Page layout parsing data
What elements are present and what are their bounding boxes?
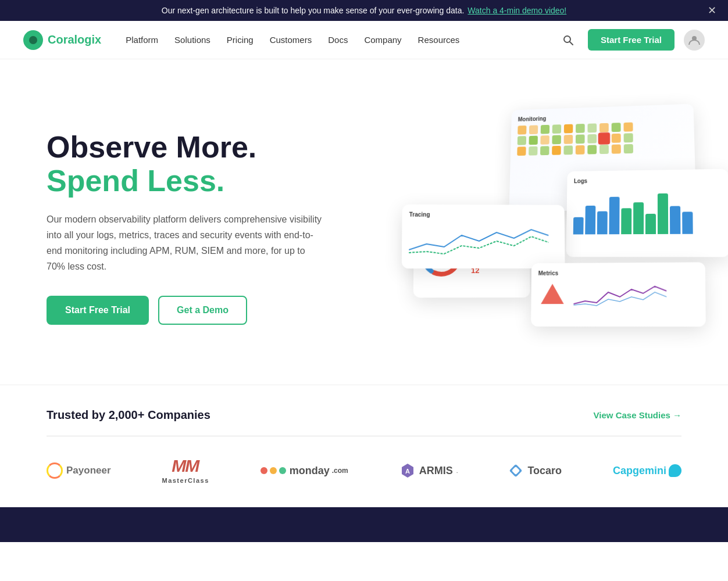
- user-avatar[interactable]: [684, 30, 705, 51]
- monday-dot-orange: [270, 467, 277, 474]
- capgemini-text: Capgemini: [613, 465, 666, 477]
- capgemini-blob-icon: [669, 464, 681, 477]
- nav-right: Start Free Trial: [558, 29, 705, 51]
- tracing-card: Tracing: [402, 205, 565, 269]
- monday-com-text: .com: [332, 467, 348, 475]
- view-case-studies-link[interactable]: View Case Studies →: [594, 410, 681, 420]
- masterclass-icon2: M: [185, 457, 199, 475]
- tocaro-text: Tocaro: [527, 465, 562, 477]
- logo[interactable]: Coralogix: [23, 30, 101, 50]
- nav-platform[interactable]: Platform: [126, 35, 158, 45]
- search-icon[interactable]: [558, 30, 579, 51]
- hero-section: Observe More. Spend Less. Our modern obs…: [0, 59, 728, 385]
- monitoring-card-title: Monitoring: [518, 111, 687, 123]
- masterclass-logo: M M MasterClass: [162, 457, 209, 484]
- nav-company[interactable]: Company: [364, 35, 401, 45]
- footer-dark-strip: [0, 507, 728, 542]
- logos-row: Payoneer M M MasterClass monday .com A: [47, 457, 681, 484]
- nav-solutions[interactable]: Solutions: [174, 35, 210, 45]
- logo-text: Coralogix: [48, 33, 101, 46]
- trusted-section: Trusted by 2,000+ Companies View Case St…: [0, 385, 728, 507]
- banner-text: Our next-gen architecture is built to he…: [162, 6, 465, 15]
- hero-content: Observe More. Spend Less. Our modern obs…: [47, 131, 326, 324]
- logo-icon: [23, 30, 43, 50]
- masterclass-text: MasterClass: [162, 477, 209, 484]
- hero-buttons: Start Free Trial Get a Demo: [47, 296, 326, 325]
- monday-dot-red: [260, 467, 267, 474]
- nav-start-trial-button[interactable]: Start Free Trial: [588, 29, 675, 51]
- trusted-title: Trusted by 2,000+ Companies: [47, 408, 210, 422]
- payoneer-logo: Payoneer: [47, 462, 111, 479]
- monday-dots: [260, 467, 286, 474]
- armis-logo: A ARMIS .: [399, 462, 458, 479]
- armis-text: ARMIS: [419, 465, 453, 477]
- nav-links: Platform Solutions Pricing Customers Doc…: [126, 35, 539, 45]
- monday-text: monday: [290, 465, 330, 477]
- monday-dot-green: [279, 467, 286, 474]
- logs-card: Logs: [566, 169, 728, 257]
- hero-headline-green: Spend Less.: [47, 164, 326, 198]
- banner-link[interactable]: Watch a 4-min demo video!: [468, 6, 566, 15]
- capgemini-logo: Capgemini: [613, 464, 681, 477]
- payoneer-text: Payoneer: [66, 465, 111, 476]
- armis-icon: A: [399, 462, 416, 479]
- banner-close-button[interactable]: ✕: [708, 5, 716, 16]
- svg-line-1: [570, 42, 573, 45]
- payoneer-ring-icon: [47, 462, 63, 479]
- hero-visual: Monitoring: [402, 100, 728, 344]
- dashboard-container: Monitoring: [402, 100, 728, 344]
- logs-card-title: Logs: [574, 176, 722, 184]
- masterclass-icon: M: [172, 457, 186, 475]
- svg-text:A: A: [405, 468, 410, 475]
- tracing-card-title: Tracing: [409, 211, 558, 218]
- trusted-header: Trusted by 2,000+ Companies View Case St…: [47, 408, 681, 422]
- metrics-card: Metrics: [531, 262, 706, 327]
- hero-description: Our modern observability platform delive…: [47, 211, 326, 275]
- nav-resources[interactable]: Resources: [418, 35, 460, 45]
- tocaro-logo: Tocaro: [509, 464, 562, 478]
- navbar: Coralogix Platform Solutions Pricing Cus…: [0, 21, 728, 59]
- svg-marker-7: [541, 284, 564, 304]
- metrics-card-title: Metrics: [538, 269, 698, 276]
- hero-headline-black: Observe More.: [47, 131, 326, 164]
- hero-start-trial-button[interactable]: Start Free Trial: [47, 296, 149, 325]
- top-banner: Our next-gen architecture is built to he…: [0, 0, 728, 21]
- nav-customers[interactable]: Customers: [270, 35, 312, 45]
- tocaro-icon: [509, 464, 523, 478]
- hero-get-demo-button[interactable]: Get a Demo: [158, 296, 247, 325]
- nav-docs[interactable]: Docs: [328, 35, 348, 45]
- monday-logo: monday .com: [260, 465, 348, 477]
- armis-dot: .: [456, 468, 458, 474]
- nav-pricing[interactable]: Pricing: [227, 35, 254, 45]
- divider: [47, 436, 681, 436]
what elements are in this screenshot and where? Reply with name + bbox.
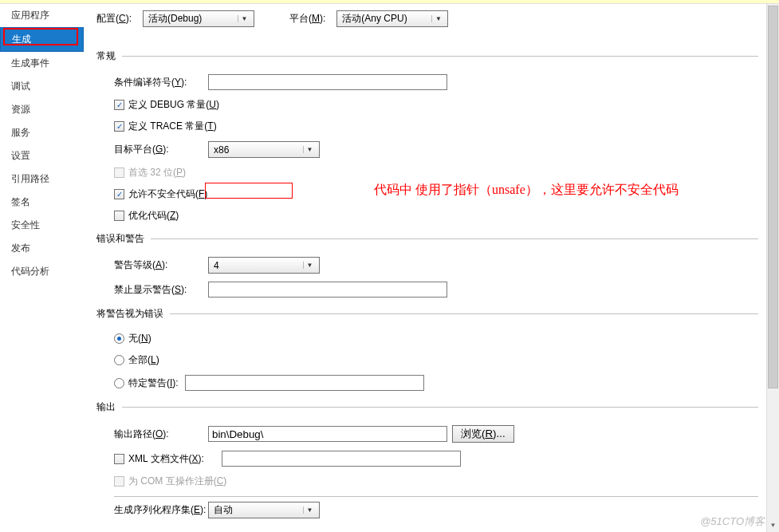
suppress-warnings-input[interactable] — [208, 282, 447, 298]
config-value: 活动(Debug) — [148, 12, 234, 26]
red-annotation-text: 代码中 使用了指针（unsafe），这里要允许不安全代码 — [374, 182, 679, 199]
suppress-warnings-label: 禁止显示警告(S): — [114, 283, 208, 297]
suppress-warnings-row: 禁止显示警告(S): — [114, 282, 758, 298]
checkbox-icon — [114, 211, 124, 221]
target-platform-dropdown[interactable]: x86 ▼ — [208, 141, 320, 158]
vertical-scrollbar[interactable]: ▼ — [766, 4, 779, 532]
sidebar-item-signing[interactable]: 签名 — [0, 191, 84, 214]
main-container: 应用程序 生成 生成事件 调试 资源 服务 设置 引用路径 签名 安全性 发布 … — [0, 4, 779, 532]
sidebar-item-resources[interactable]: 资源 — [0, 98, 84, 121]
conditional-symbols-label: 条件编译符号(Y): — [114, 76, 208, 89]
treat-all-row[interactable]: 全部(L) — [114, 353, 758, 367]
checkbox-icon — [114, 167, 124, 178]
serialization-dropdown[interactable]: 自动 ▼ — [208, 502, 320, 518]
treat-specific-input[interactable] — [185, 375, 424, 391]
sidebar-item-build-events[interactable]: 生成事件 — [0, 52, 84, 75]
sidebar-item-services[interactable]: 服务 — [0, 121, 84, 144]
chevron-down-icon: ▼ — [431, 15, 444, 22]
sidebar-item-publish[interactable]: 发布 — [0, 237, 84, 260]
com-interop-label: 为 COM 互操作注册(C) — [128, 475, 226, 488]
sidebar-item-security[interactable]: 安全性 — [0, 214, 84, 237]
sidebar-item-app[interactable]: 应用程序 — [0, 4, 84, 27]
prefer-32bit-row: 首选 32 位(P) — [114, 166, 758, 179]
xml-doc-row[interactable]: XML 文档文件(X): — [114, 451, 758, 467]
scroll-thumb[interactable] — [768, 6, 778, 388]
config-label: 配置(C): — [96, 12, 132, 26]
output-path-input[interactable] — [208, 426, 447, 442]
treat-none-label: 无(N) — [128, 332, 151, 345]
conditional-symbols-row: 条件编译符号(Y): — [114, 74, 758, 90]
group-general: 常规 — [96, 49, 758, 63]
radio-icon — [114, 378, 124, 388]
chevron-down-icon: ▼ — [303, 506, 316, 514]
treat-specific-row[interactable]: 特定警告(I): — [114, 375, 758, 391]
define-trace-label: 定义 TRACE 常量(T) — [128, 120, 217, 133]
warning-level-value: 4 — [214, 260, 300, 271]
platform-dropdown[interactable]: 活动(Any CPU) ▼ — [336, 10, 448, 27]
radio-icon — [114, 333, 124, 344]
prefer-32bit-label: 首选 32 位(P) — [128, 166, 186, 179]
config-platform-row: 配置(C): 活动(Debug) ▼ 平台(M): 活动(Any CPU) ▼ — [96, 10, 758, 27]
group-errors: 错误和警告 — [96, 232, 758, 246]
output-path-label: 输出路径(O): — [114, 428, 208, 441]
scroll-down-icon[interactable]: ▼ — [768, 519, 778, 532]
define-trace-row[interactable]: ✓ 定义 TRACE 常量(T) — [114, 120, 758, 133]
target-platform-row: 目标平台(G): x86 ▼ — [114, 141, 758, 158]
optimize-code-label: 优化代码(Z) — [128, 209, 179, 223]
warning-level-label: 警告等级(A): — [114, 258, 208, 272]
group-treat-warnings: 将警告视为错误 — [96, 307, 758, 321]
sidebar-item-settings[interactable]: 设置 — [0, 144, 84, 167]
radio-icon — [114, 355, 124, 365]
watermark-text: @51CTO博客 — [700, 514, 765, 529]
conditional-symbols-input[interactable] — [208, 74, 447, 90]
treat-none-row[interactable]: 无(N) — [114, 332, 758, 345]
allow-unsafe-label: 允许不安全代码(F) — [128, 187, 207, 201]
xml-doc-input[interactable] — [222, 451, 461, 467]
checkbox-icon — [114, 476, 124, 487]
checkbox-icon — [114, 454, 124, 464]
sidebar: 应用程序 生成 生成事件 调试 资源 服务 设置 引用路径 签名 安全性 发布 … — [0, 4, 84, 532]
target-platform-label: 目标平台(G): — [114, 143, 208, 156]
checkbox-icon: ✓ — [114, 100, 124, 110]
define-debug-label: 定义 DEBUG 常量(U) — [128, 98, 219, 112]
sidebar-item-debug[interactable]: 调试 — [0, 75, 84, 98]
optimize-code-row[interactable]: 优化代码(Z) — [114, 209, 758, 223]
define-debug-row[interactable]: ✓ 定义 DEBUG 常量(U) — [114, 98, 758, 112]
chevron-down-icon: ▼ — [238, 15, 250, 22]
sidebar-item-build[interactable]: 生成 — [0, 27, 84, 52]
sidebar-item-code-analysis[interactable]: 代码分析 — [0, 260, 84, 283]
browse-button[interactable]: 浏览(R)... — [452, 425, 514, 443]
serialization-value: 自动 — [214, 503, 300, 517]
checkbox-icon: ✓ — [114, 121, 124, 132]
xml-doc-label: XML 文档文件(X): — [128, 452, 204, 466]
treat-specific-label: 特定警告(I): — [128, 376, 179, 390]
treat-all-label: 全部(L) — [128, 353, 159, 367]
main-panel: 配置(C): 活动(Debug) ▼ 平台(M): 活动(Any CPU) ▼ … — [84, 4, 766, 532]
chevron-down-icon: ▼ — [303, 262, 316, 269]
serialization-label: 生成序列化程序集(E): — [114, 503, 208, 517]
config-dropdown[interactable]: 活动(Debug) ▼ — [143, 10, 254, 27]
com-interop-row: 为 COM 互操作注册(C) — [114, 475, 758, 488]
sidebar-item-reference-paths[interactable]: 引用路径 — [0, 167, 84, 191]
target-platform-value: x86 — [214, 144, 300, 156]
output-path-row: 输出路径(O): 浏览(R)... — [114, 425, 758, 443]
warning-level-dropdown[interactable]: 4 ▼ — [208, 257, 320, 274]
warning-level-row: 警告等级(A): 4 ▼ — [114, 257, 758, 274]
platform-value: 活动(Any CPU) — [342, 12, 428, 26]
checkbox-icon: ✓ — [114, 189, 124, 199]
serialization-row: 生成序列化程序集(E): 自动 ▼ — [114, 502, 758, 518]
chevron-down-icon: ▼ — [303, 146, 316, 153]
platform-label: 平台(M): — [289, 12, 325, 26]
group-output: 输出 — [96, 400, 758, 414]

REQUIREMENT
Go over the entries above and say how many lines hold the string "output", with no other text.

RESULT FOR THIS EXERCISE
4